Viewing their meta-info in VLC shows unrecognized characters. A screenshot is
available at:
http://i25.photobucket.com/albums/c79/stoicjed/screenshots/vlc_meta.png

I am able to import these files using Rhythmbox 0.9.1 on Ubuntu Breezy without
any problems, with id3 tag information displaying 
normally. I am able to import these files in Rhythmbox 0.9.3.1-1 on Debian Sid
only after deleting the id3 tags, otherwise Rhythmbox 
will crash."

Rhythmbox does no longer crash with this file, but fails to read metadata for
anything but the genre.

When I try these with Gstreamer 0.8 I get warnings about not valid utf-8,
suggesting the tags might be faulty, but the submitter claims earlier versions
of Rhythmbox could read the tags in these files.

This might be a duplicate or at least similar to bug 320188.


Steps to reproduce:


Actual results:


Expected results:


Does this happen every time?


Other information:
Comment 1 Sven Arvidsson 2006-05-14 20:59:18 UTC
Created attachment 65460 [details]
MP3 file with ID3 version 2.3.0 tag
Comment 2 Jan Schmidt 2006-05-15 09:50:38 UTC
This file does contain bad UTF. It has UTF strings that start with a UTF-16LE BOM marker followed by a UTF-16BE BOM marker, and then contains data that is actually UTF-16BE. 
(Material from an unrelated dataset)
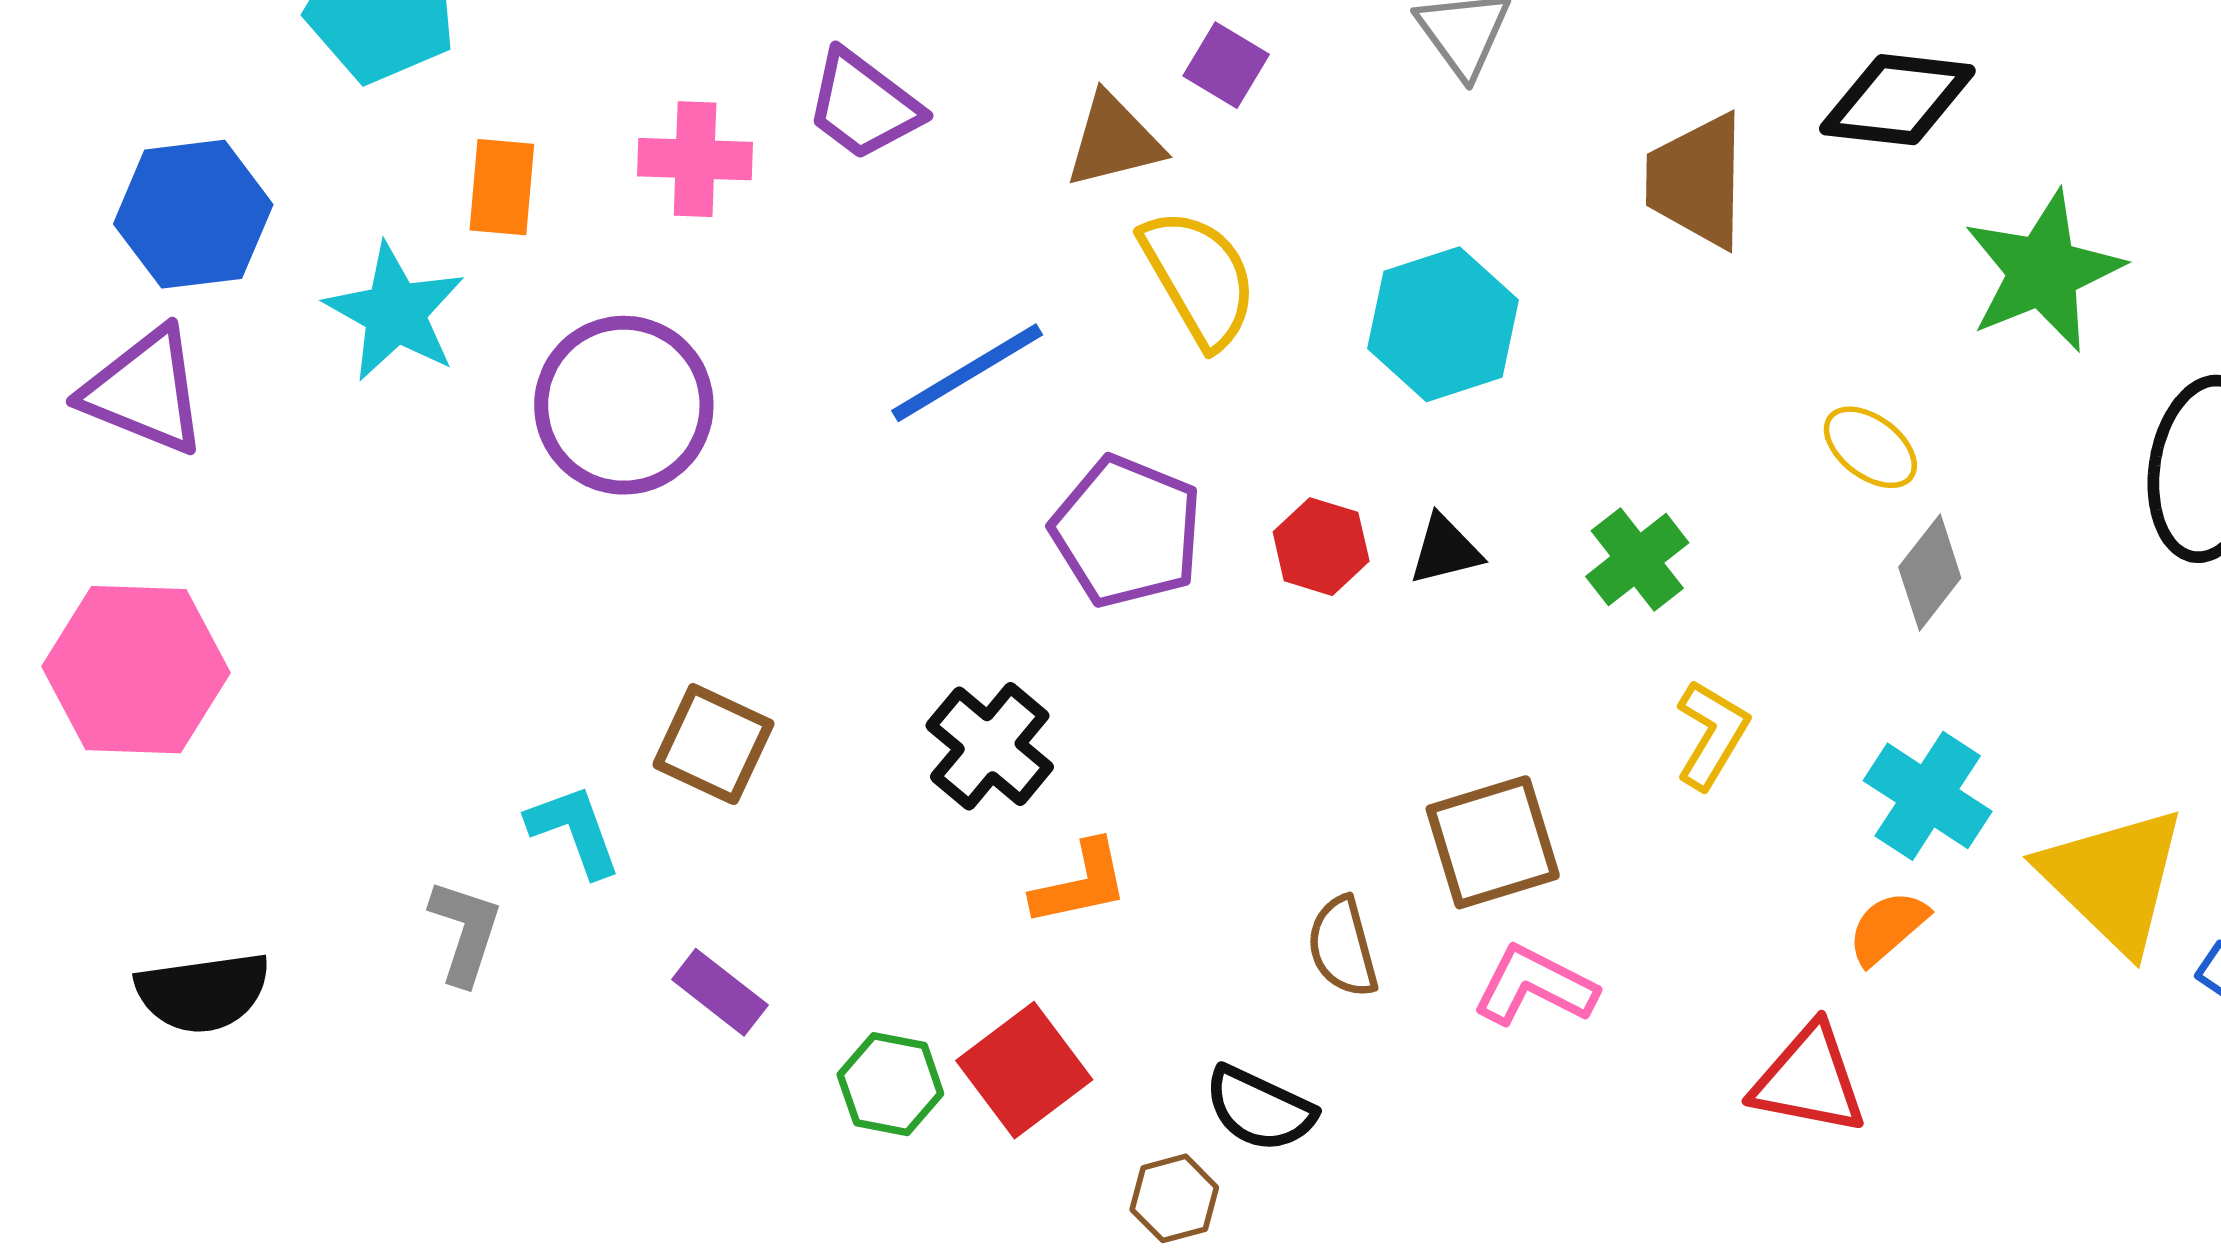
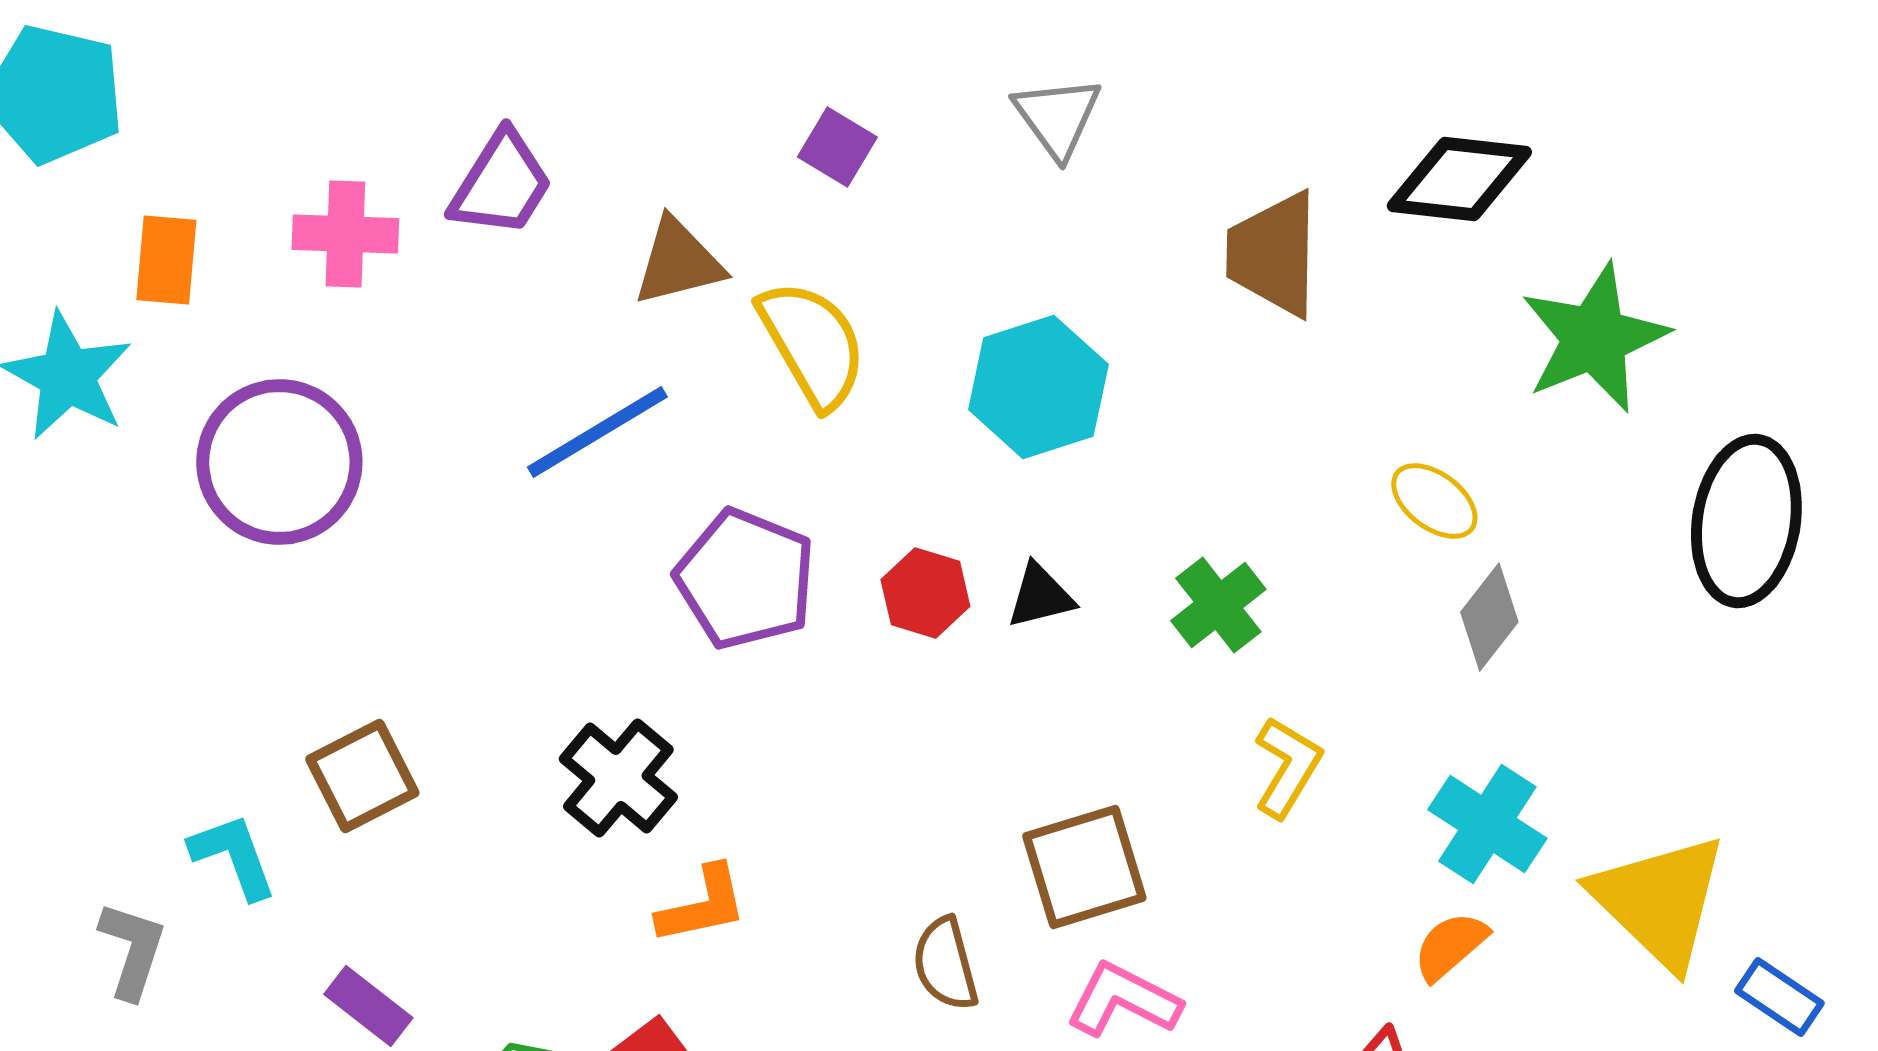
purple trapezoid: (863, 105) -> (501, 184), turned -95
brown triangle: (1114, 141) -> (678, 262), moved
brown square: (713, 744) -> (362, 776), turned 38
I have no idea which tag writer wrote this, but it's busted.

Anyway, the patch I'm about to attach and commit reworks the string parsing a little, and adds a workaround that strips all BOM markers, using the innermost (last) one, and then to tries interpreting UTF16 strings in both endiannesses if the indicated one isn't correct.

With this patch I get this from the file:

Metadata for v2/bug-341774.mp3:
            album: Such Blinding Stars For Starving Eyes
           artist: Cursive
     track number: 4
            title: The Dirt of the Vineard
             date: 1997-01-01
            genre: Indie
Comment 3 Jan Schmidt 2006-05-15 09:51:34 UTC
Created attachment 65482 [details] [review]
Fix for broken UTF-16 with multiple BOM markers
Comment 4 Jan Schmidt 2006-05-15 09:58:50 UTC
as an aside, I can't find any other ID3 reader that manages to extract useful strings from this tag - I was tempted just to call it broken and forget it except that I've seen 1 or 2 other files with similar brokenness.
Comment 5 Jan Schmidt 2006-05-15 14:31:19 UTC
Committed to CVS:

        * gst/id3demux/id3v2frames.c: (find_utf16_bom),
        (parse_insert_string_field), (parse_split_strings):
        Rework string parsing to always walk over BOM markers in UTF16
        strings, using the endianness indicated by the innermost one,
        then trying the opposite endianness if that fails to convert
        to valid UTF-8. Fixes #341774